> Material provided
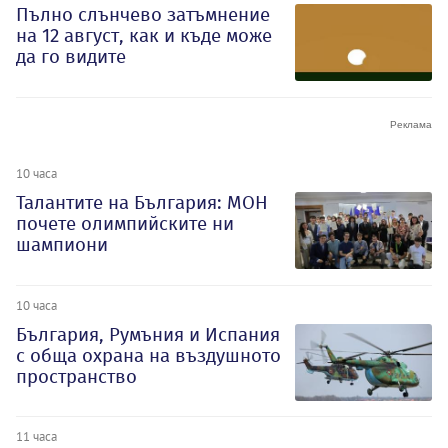
Пълно слънчево затъмнение
на 12 август, как и къде може
да го видите
10 часа
Талантите на България: МОН
почете олимпийските ни
шампиони
10 часа
България, Румъния и Испания
с обща охрана на въздушното
пространство
11 часа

> Exercise
The answer should consist of every line above, exact and free of images.

> Written answer
Пълно слънчево затъмнение
на 12 август, как и къде може
да го видите
10 часа
Талантите на България: МОН
почете олимпийските ни
шампиони
10 часа
България, Румъния и Испания
с обща охрана на въздушното
пространство
11 часа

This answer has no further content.